The invented cap, designed to restrict unauthorized access to the equipped container and allow authorized access, particularly access granted remotely, may allow more flexible and convenient storage of materials that can be unsafe if handled improperly, such as but not limited to medicine, chemicals, or sharp objects, or to which, for other reasons, restricted access is preferred. The cap may restrict access to the container by requiring a biometric scan, such as a thumbprint or retina, to match a preset one; may have a keypad and require a passcode; have a touch screen that can be programmed to require a certain authentication that can be entered via the touchscreen; or may be remotely operated by a device such as a computer or smartphone, allowing the sealed container to remain close to someone whose access should be limited but not allowing this person to actually access the contents until the container is unlocked by someone else who need not be present to do so. For instance, one might consider a situation in which a person needs regular medication, and a caregiver dispenses this medication to the person daily because it's unsafe for the person receiving the medication to have unsupervised access to the rest of the medicine, for whatever reason. The invented remotely controllable container cap would allow for a ‘cued up’ dose of medication, stored in a container protected by the invented cap, to be dispensed at the appropriate time (and not before) to the person who needs it, such as by the same caregiver operating the invented cap with a smartphone, without requiring the caregiver to be physically present just to ensure the medication is dispensed safely. The caregiver might still visit frequently, of course, but there is no emergency if the caregiver cannot be physically present to dispense a dose of medication.

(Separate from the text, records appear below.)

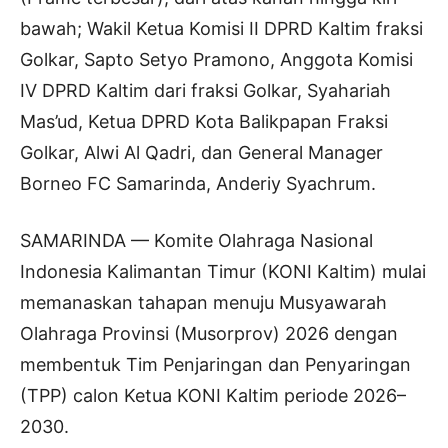
bawah; Wakil Ketua Komisi II DPRD Kaltim fraksi
Golkar, Sapto Setyo Pramono, Anggota Komisi
IV DPRD Kaltim dari fraksi Golkar, Syahariah
Mas’ud, Ketua DPRD Kota Balikpapan Fraksi
Golkar, Alwi Al Qadri, dan General Manager
Borneo FC Samarinda, Anderiy Syachrum.
SAMARINDA — Komite Olahraga Nasional
Indonesia Kalimantan Timur (KONI Kaltim) mulai
memanaskan tahapan menuju Musyawarah
Olahraga Provinsi (Musorprov) 2026 dengan
membentuk Tim Penjaringan dan Penyaringan
(TPP) calon Ketua KONI Kaltim periode 2026–
2030.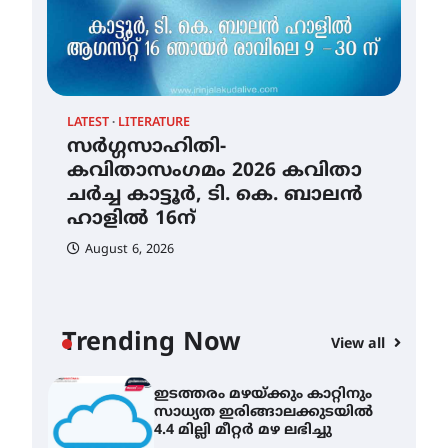
തായ് ചി – ക്വിഗോങ്ങ്
പരിചയപ്പെടാം
August 5, 2026
LATEST
LITERATURE
സർഗ്ഗസാഹിതി-
കവിതാസംഗമം 2026 കവിതാ
തേലപ്പിളളി പാറേമൽ വറീത്
ചർച്ച കാട്ടൂർ, ടി. കെ. ബാലൻ
തോമാസ് (69) അന്തരിച്ചു
ഹാളിൽ 16ന്
August 5, 2026
CLI
August 6, 2026
ഇട
സർഗ്ഗസാഹിതി-
സാ
കവിതാസംഗമം 2026 കവിതാ
4.4
ചർച്ച കാട്ടൂർ, ടി. കെ. ബാലൻ
ഹാളിൽ 16ന്
A
Trending Now
View all
August 6, 2026
ഇടത്തരം മഴയ്ക്കും കാറ്റിനും
സാധ്യത ഇരിങ്ങാലക്കുടയിൽ
4.4 മില്ലി മീറ്റർ മഴ ലഭിച്ചു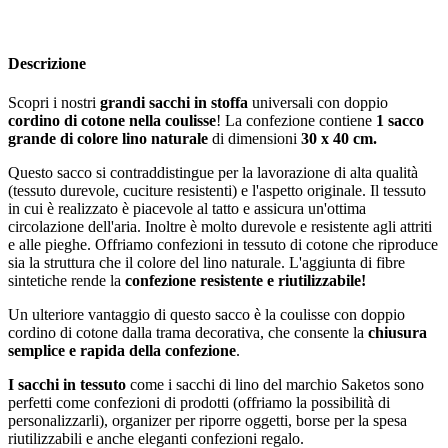
Descrizione
Scopri i nostri
grandi sacchi in stoffa
universali con doppio
cordino di cotone nella coulisse
! La confezione contiene
1 sacco
grande di colore lino naturale
di dimensioni
30 x 40 cm.
Questo sacco si contraddistingue per la lavorazione di alta qualità
(tessuto durevole, cuciture resistenti) e l'aspetto originale. Il tessuto
in cui è realizzato è piacevole al tatto e assicura un'ottima
circolazione dell'aria. Inoltre è molto durevole e resistente agli attriti
e alle pieghe. Offriamo confezioni in tessuto di cotone che riproduce
sia la struttura che il colore del lino naturale. L'aggiunta di fibre
sintetiche rende la
confezione resistente e riutilizzabile!
Un ulteriore vantaggio di questo sacco è la coulisse con doppio
cordino di cotone dalla trama decorativa, che consente la
chiusura
semplice e rapida della confezione
.
I sacchi in tessuto
come i sacchi di lino del marchio Saketos sono
perfetti come confezioni di prodotti (offriamo la possibilità di
personalizzarli), organizer per riporre oggetti, borse per la spesa
riutilizzabili e anche eleganti confezioni regalo.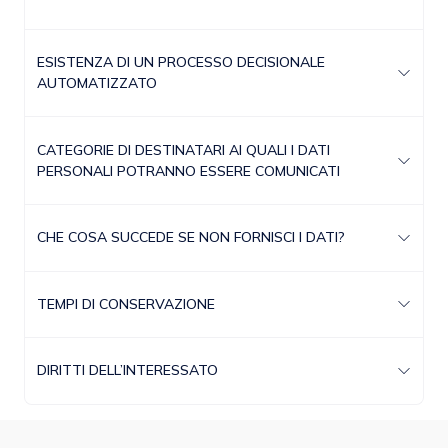
ESISTENZA DI UN PROCESSO DECISIONALE
AUTOMATIZZATO
CATEGORIE DI DESTINATARI AI QUALI I DATI
PERSONALI POTRANNO ESSERE COMUNICATI
CHE COSA SUCCEDE SE NON FORNISCI I DATI?
TEMPI DI CONSERVAZIONE
DIRITTI DELL’INTERESSATO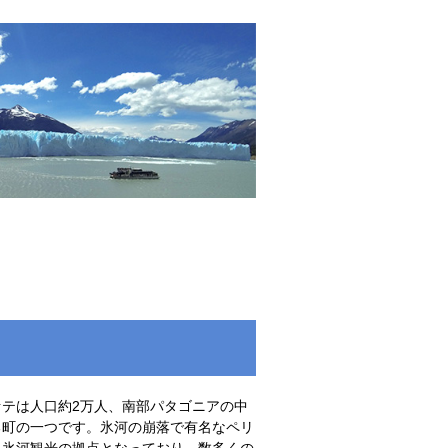
ァテは人口約2万人、南部パタゴニアの中
る町の一つです。氷河の崩落で有名なペリ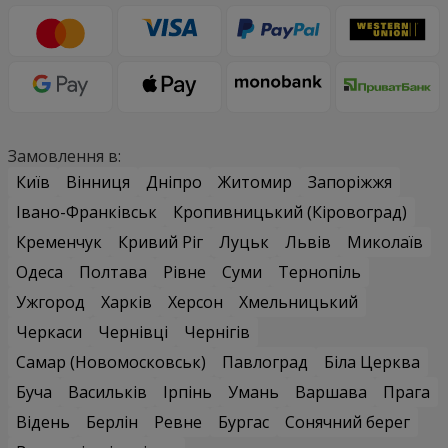
Замовлення в:
Київ
Вінниця
Дніпро
Житомир
Запоріжжя
Івано-Франківськ
Кропивницький (Кіровоград)
Кременчук
Кривий Ріг
Луцьк
Львів
Миколаїв
Одеса
Полтава
Рівне
Суми
Тернопіль
Ужгород
Харків
Херсон
Хмельницький
Черкаси
Чернівці
Чернігів
Самар (Новомосковськ)
Павлоград
Біла Церква
Буча
Васильків
Ірпінь
Умань
Варшава
Прага
Відень
Берлін
Ревне
Бургас
Сонячний берег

A first preferred embodiment of the invented device is shaped to fit over the opening of a container, and may comprise: a cap enclosure with a cap cover and an inner body; a locking mechanism integrally combined with the cap enclosure; a smart module coupled with the cap enclosure and communicatively coupled locking mechanism, comprising a central processing unit (“CPU”), a wireless communications interface bi-directionally communicatively coupled with the CPU, wherein the memory contains instructions that operatively direct the device to: accept an open command as received by the wireless communications interface; and direct the locking mechanism to change to an open state upon receipt by the smart module of the open command.

In this preferred embodiment, the open command may be issued by a remote device operated by a user, and remote device is bi-directionally coupled with the smart module. In certain preferred embodiments, this remote device comprises a smart phone (e.g. an iPhone or Android). In other preferred embodiments, this remote device may comprise any network device, such as a smartphone, computer, laptop, or tablet.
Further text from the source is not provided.